A Pageant that Made a Difference

A Pageant that Made a Difference

July 2021

This month, we feature a special opportunity for Native women.

Improving rapport between Whites and Natives

Lucy Yellowmule, a young Crow barrel racer from Wyola, Mont., galloped into the Sheridan WYO Rodeo July 6, 1951. Her horsemanship wowed the crowd and her selection as rodeo queen inspired creation of All American Indian Days and the Miss Indian America Pageant. These institutions, widely praised for improving relations among the races, lasted decades. Read more in Greg Nickerson’s article “The Miss Indian America Pageant in Sheridan, Wyoming.”

National Historic Trails Interpretive Center events and activities

The National Historic Trails Interpretive Center in Casper has planned a July packed with events. For more information on the center and all these items, visit the NHTIC web page.
 
July 3, Native American Artist Demonstration and Live Pioneer Music:
Gerald Cournoyer, member of the Oglala Sioux Tribe and accomplished painter, will demonstrate his art and Hank Cramer will provide live period banjo, guitar and vocal music.
 
July 4, patio talk: At 1 p.m. (inside) Daniel Mattern, “The History of Company I.”
 
July 10, Native American History Weekend: At 1 p.m. Willie LeClair, member of the Eastern Shoshone Tribe of the Wind River Indian Reservation, will present on Eastern Shoshone traditions and lifeways. 
 
July 11, Native American History Weekend: At 1 p.m. Donovin Sprague, a Minnicoujou Lakota from the Hump and Crazy Horse family and acclaimed author of 10 books, will present on Lakota and Cheyenne History on the Bozeman Trail & at Platte Bridge. Book signings will follow the presentation.
 
July 11, author presentation and book signing: At 3 p.m. Jerry Enzler will be at the Trails Center for a book signing and to present his new book, Jim Bridger: Trailblazer of the American West.
 
July 17, Songs from the Oregon Trail: At 1:00 p.m. the celebrated musical duo of “Buffalo Bill” and Dr. Jo will perform exciting songs about life on the Oregon Trail. 
 
July 17, trail trek: Trail sites near Fort Laramie and Guernsey, Wyo.
Noted sites will include pioneer graves, trail ruts and markers, and Register Cliff. All trail treks depart at 8:00 a.m. from the National Historic Trails Interpretive Center parking lot: 1501 North Poplar, Casper, Wyo., unless otherwise noted.
 
For the trek, please bring sack lunches, drinks, and sunscreen, and wear appropriate clothing. Be prepared for inclement weather throughout the day. Transportation to these sites will not be provided and carpooling is encouraged! 4wheel drive and high clearance vehicles are recommended. For more information and/or to register for any trail trek, please contact Jason Vlcan at 307-261-7783.
 
July 18, patio talk: At 1 p.m. (inside) Bruce Berst, “Dr. Dumas and the Snake oil Salesman .”  
 
July 24, Wheelwright and Wagon History: At 11 a.m. and 3 p.m., Doug Hansen of South Dakota Hansen Wheel & Wagon Shop fame will share his story as a wheelwright and the fascinating history of wagons along Wyoming trails.
 
July 25, patio talk: At 1 p.m. (inside) Bruce Berst, “The Arms Race of the American Indian Wars.” 
 
July 31 and August 1, Pioneer Living History Weekend: Come up and see Casper-area living historian Jean Smart prepare a 19th century homesteading cabin, while other historic period reenactors demonstrate an authentic trail camp.
 
July 31, patio talk: At 1 p.m. (outside) Nic Skalicky and Daniel Mattern, civilian pioneer reenactment.

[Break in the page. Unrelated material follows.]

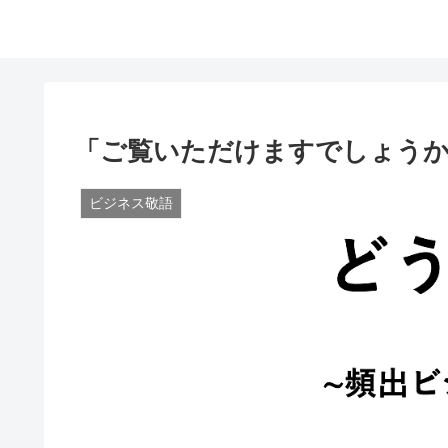
「ご覧いただけますでしょうか
ビジネス敬語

Fremont County Museums events and activities

The three Fremont County Museums—the Dubois Museum, the Lander Pioneer Museum, and the Riverton Museum--will begin a new promotion giving children free admission to the museums with a paying adult on the first Friday of every month. The museums are open from 9 a.m. to 5 p.m. 
 
For more information, and for details about events below, see the Fremont  County Museums calendar of events for July. Highlights include:
 
July 8, 7 p.m. Talk: “Rising and Falling Mountains,” by geologist Matthew Brueske of Kansas State University, at the Dubois Museum. Brueske will give an overview of the forces that made the mountains and basins of the greater Yellowstone region. Part of the Wyoming Community Bank Discovery Speakers Series, the talk is free and open to the public.
 
July 15, 7 p.m. Talk: “Lester Hunt: The Wyoming Governor, From Lander” by Charlotte Dehnert, at the Lander Pioneer Museum. Dehnert, whose book on Hunt came out last year, will speak on Hunt’s career as state legislator, secretary of state, governor of Wyoming and his five and a half years in the U.S. Senate. There, even Hunt's formidable skills as a Democrat in Republican territory could not overcome the ugliness of McCarthyism. He became one of its victims. Part of the Wyoming Community Bank Discovery Speakers Series, the talk is free and open to the public.
 
July 22 and 23, 7 pm.: Two talks: “Butch Cassidy,” by Bill Bentenson, at the Dubois Museum July 22 and at the Lander Pioneer Museum July 23.  Author of the recently published Butch Cassidy: The Wyoming Years, Bentenson will speak on the outlaw’s first appearance in Fremont County in 1889, his time on Horse Creek north of Dubois, later arrest, trials, incarceration, release, Wyoming robberies and possible return from South America. Part of the Wyoming Community Bank Discovery Speakers Series, both talks are free and open to the public.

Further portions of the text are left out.